Grand Rapids, Michigan requires public-facing city websites and digital services to follow recognized accessibility standards to ensure equal access. This article summarizes the city approach to WCAG (Web Content Accessibility Guidelines), outlines enforcement and remedies, lists practical compliance steps for municipal departments and contractors, and points to official resources for filing complaints or requesting accommodations. Use this as a procedural guide for website teams, vendors, and members of the public who need accessible information or services from Grand Rapids city government.

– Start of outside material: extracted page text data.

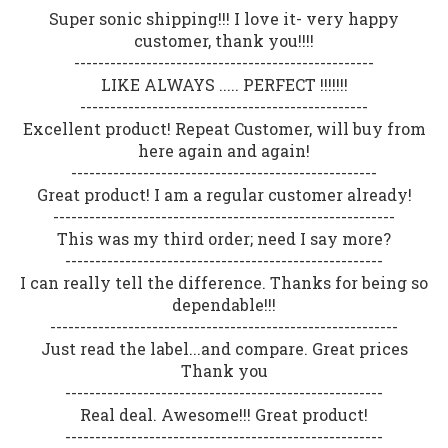
Super sonic shipping!!! I love it- very happy
customer, thank you!!!!
--------------------------------------------------
LIKE ALWAYS ..... PERFECT !!!!!!!
------------------------------------------------
Excellent product! Repeat Customer, will buy from
here again and again!
---------------------------------------------------
Great product! I am a regular customer already!
---------------------------------------------------------
This was my third order; need I say more?
-----------------------------------------------------
I can really tell the difference. Thanks for being so
dependable!!!
----------------------------------------------------------
Just read the label...and compare. Great prices
Thank you
-----------------------------------------------------
Real deal. Awesome!!! Great product!
-----------------------------------------------------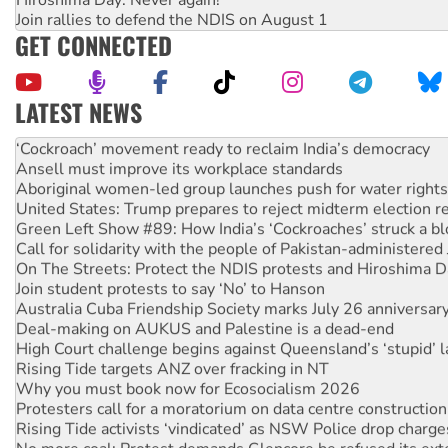
Join rallies to defend the NDIS on August 1
GET CONNECTED
LATEST NEWS
Ansell must improve its workplace standards
Aboriginal women-led group launches push for water rights
United States: Trump prepares to reject midterm election r
Green Left Show #89: How India’s ‘Cockroaches’ struck a b
Call for solidarity with the people of Pakistan-administer
On The Streets: Protect the NDIS protests and Hiroshima D
Join student protests to say ‘No’ to Hanson
Australia Cuba Friendship Society marks July 26 anniversar
Deal-making on AUKUS and Palestine is a dead-end
High Court challenge begins against Queensland’s ‘stupid’ 
Rising Tide targets ANZ over fracking in NT
Why you must book now for Ecosocialism 2026
Protesters call for a moratorium on data centre construction
Rising Tide activists ‘vindicated’ as NSW Police drop charge
No more coal: Protest demands Glencore be refused its ext
How fossil fuel companies target children with climate disi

This summary explains how Grand Rapids treats web accessibility and how to start compliance work.

Penalties & Enforcement

The City of Grand Rapids and its departments implement accessibility primarily through policy, procurement requirements, and administrative corrective actions rather than a fixed fine schedule on a municipal code page. Specific monetary fines tied to web accessibility are not specified on the city pages; federal ADA enforcement and state remedies may apply in parallel.

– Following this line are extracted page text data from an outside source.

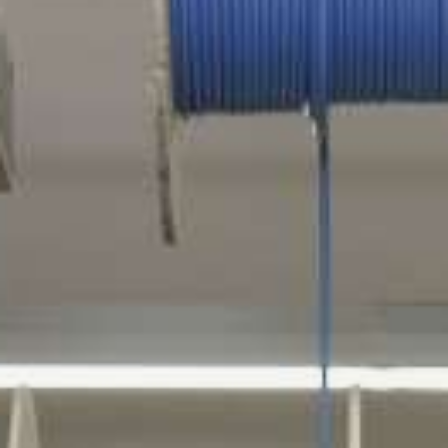
TROMBOI 500
TROMBOI 800
TROMBOI 1400
TROMBOI 7-10 / 9-14
TROMBOI 2003
TROMTRAK 1250
TROMCAR 1000 / 1250
LENGTH CUTTING MACHINE
AUTOCUT 40
COIL, SPOOL AND DRUM WINDER
MOTROL 500
MOTROL 800 easy
MOTROL 800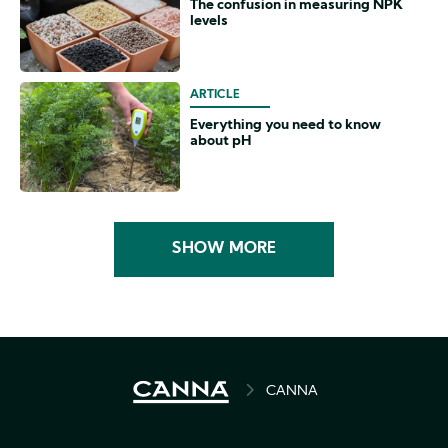
The confusion in measuring NPK
levels
ARTICLE
Everything you need to know
about pH
SHOW MORE
BREADCRUMB
CANNA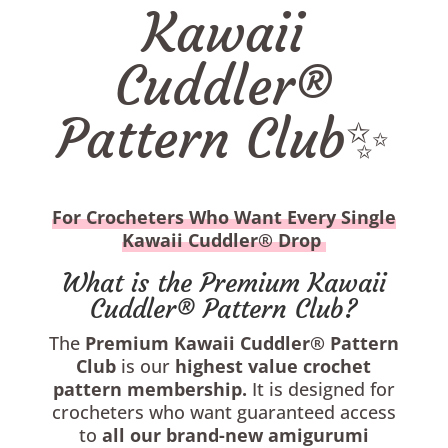
Kawaii
Cuddler®
Pattern Club✨
For Crocheters Who Want Every Single
Kawaii Cuddler® Drop
What is the Premium Kawaii
Cuddler® Pattern Club?
The
Premium
Kawaii Cuddler® Pattern
Club
is our
highest value
crochet
pattern membership.
It is designed for
crocheters who want guaranteed access
to
all
our brand-new amigurumi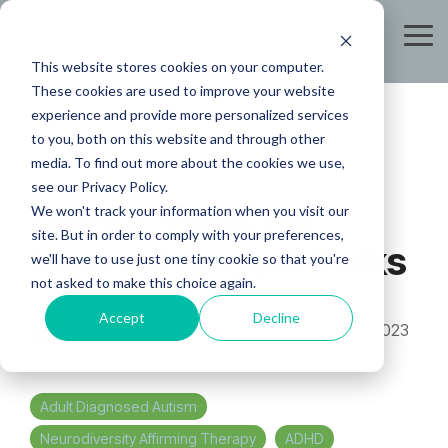
Skip
to
Tog
the
Me
This website stores cookies on your computer.
main
content.
These cookies are used to improve your website
experience and provide more personalized services
to you, both on this website and through other
media. To find out more about the cookies we use,
see our Privacy Policy.
Doctor Visits for
We won't track your information when you visit our
site. But in order to comply with your preferences,
Neurodivergent Folks
we'll have to use just one tiny cookie so that you're
not asked to make this choice again.
Accept
Decline
Whitney Storey, MS, LPC, ASDCS
:
Dec 29, 2023
11:40:20 AM
Adult Diagnosed Autism
Neurodiversity Affirming Therapy
ADHD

  • Enforcer: City IT and the department responsible for the service, with complaints routed to the city accessibility or civil rights contact.
  • Legal remedies: Federal Department of Justice enforcement under the ADA for places of public accommodation and state civil rights processes may lead to corrective orders or litigation.
  • Fines: not specified on the cited pages; municipal policy emphasizes remediation and technical fixes rather than preset fines.
  • Inspection and complaint pathways: accessibility complaints typically go to the city’s designated accessibility contact or the department that operates the site, and may escalate to state or federal agencies.
  • Appeals and review: appeal routes depend on the enforcing body; for city administrative orders follow the city’s internal review or grievance procedures, while ADA matters follow federal procedures and timelines.
  • Defences and discretion: documented good-faith remediation plans, temporary alternatives (accessible formats), or approved variances may be considered; where the rule is silent, agencies retain discretion.
If you receive a notice about accessibility, respond with a remediation plan promptly.

Applications & Forms

No single city form for web accessibility enforcement is listed on published city pages; departments commonly accept written notices, accessibility requests, or procurement clauses. For public accommodation complaints, federal or state complaint forms apply.

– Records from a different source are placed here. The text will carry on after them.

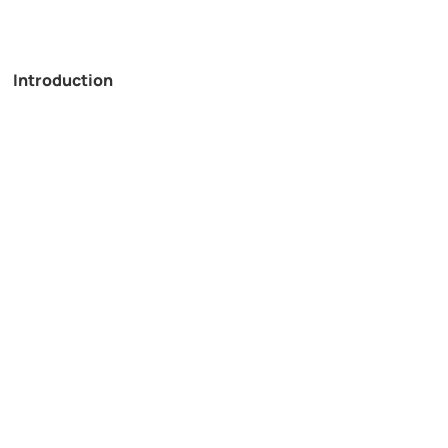
Introduction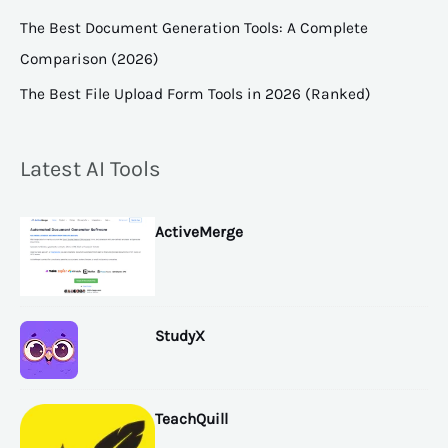
The Best Document Generation Tools: A Complete
Comparison (2026)
The Best File Upload Form Tools in 2026 (Ranked)
Latest AI Tools
ActiveMerge
StudyX
TeachQuill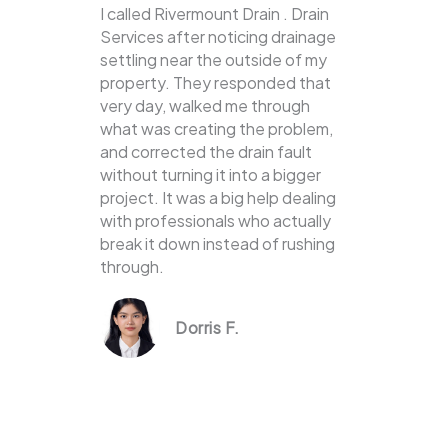
I called Rivermount Drain . Drain
Services after noticing drainage
settling near the outside of my
property. They responded that
very day, walked me through
what was creating the problem,
and corrected the drain fault
without turning it into a bigger
project. It was a big help dealing
with professionals who actually
break it down instead of rushing
through.
Dorris F.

Compliance & Practical Steps

City departments, contractors, and site owners should follow a documented accessibility program mapped to WCAG 2.1 AA (or the level the city references in procurement). Typical steps include:

  1. Conduct an accessibility audit against WCAG checkpoints and produce a prioritized remediation plan.
  2. Implement fixes in templates, CMS, and component libraries; ensure new content follows accessible authoring practices.
  3. Maintain records of tests, remediation, and user feedback for accountability and procurement compliance.
  4. Provide a clear accessibility statement and a contact method for reporting issues on each public-facing site.
Accessible procurement and documented testing reduce legal and operational risk.

Common Violations

  • Missing alt text on images.
  • Poor keyboard navigation for interactive elements.
  • Insufficient color contrast in UI elements.
  • Uncaptioned multimedia or inaccessible documents (PDFs).

FAQ

What accessibility standard does Grand Rapids use?
The city expects public sites to follow recognized standards such as WCAG; specific references may vary by department and procurement language.
How do I report an inaccessible city web page?
Report to the contact listed on the site’s accessibility statement or to the operating department; you may also use state or federal complaint channels for ADA issues.
Are there fees to file a complaint?
Filing accessibility complaints with federal or state agencies generally has no fee; city internal reports typically have no fee.

How-To

Steps to bring a municipal web page into compliance.

  1. Catalogue pages and components and run automated and manual WCAG checks.
  2. Create a prioritized remediation plan with timelines and assign responsibilities.
  3. Implement fixes, update templates, and retest until passing required WCAG levels.
  4. Publish an accessibility statement and a contact process for ongoing reports and remediation updates.

Key Takeaways

  • Grand Rapids expects adherence to recognized accessibility standards for public websites.
  • Remediation and documented compliance are central to enforcement practice.